O índice de Gini é utilizado para medir o grau de concentração de renda de países e aponta a desigualdade entre a renda mais elevada e a mais baixa. O resultado é um número entre zero e um. Quanto mais próximo de zero menos concentrada é a renda do país, ou seja, maior igualdade de renda. Do contrário, quanto mais próximo de um, maior é a desigualdade que existe no país. Em 2020, o Brasil ficou com a posição de nono país mais desigual do mundo, em um ranking de 164 países selecionados, segundo o levantamento feito pelo Banco Mundial.[1]
Existem políticas que quando são realizadas, impactam na questão da renda. Uma delas é a política fiscal, por meio da qual o governo determina a arrecadação de receita, com a tributação, e também a realização de despesas, gastos do governo, com o objetivo de promover o crescimento econômico, mantendo o desemprego baixo e inflação controlada, além de, para quase todas as escolas de pensamento econômico, fornecer bens e serviços públicos e também garantir uma distribuição de renda mais igualitária. Se a política fiscal for expansionista, tem o objetivo de aumentar a renda da população.

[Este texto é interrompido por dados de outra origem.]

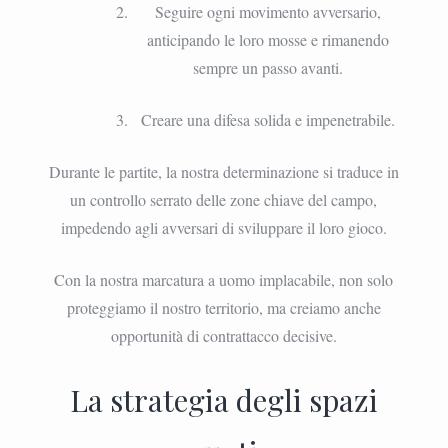
Seguire ogni movimento avversario,
anticipando le loro mosse e rimanendo
sempre un passo avanti.
Creare una difesa solida e impenetrabile.
Durante le partite, la nostra determinazione si traduce in
un controllo serrato delle zone chiave del campo,
impedendo agli avversari di sviluppare il loro gioco.
Con la nostra marcatura a uomo implacabile, non solo
proteggiamo il nostro territorio, ma creiamo anche
opportunità di contrattacco decisive.
La strategia degli spazi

As políticas de renda são aquelas que o governo realiza visando a distribuição de renda. É importante destacar que nem todas as políticas de renda são caracterizadas como transferências de renda, ao falarmos sobre cada política iremos abordar e esclarecer com exemplos as diferenças. As transferências de renda, que consistem em benefícios para indivíduos ou famílias, sem nenhum tipo de contrapartida.

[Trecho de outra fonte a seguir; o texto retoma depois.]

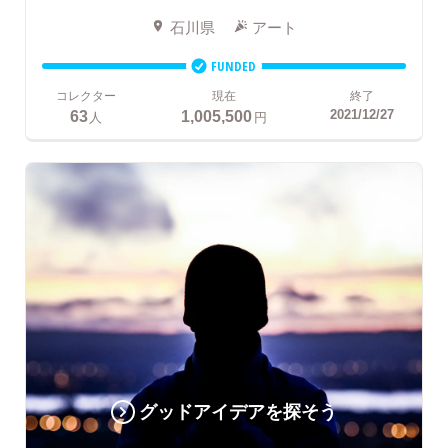
石川県
アート
FUNDED
コレクター
現在
終了
63
1,005,500
2021/12/27
人
円
グッドアイデアを探そう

Entre o final da década de 1950 e início da década de 1960, chegaram a ser discutidas propostas para uma reforma de base, principalmente no governo do presidente João Goulart, com o objetivo de diminuir a desigualdade social. Faziam parte destas propostas a reforma agrária, fiscal, bancária, etc. No entanto, gerou repercussões e, logo após, deu-se início o golpe militar de 1964 e essas ideias acabaram não se concretizando e, mais do que isso, a concentração de renda e as disparidades sociais aumentaram.
No início dos anos de 1990, após o projeto de lei apresentado por Eduardo Suplicy, na época senador, as discussões sobre política de renda ficaram mais fortes no Brasil. A partir de então algumas foram implementadas, como o Auxílio Gás, Benefício de Prestação Continuada (BPC), a Bolsa Alimentação, o Bolsa Escola, o Cartão Alimentação do Programa Fome Zero, o Programa de Erradicação do Trabalho Infantil, entre outros. Neste fascículo, aprofundaremos três tipos de políticas de renda, das quais duas costumam ser bem conhecidas na realidade brasileira atualmente e uma delas ainda não ocorreu aqui no Brasil, mas em alguns momentos há o retorno a esta discussão.
Renda Básica
A Renda Básica é uma política de renda que consiste no direito de todos os cidadãos, de um determinado estado ou país, ao recebimento de uma renda de forma individual, sem exigir qualquer pré-requisito em relação a situação socioeconômica do indivíduo. É independente de eventualidades, podendo ser oferecido de forma permanente para os residentes, com o intervalo de tempo, determinado pela entidade pagadora, no caso o Estado.
Esta política é pensada como uma tentativa de eliminar a pobreza, caracteriza-se como uma transferência de renda, mas não se trata de uma complementação. De acordo com ideia original, a Renda Básica deveria ser um valor suficiente para sustentar o beneficiário que a recebe, mesmo se esse não tiver outra fonte de renda, no caso proveniente de um emprego. Poderia ser questionado: não seria um estímulo para que as pessoas parassem de trabalhar?
Nos Estados Unidos, mais especificamente no estado do Alasca os residentes permanentes recebem Renda Básica universal. Esta é uma experiência em pequena escala, conhecida como Fundo Permanente do Alasca. Estudos indicam que em nenhum momento o recebimento deste benefício desincentivou as pessoas a trabalharem, mas sim as deixou mais livres para escolherem no que querem trabalhar.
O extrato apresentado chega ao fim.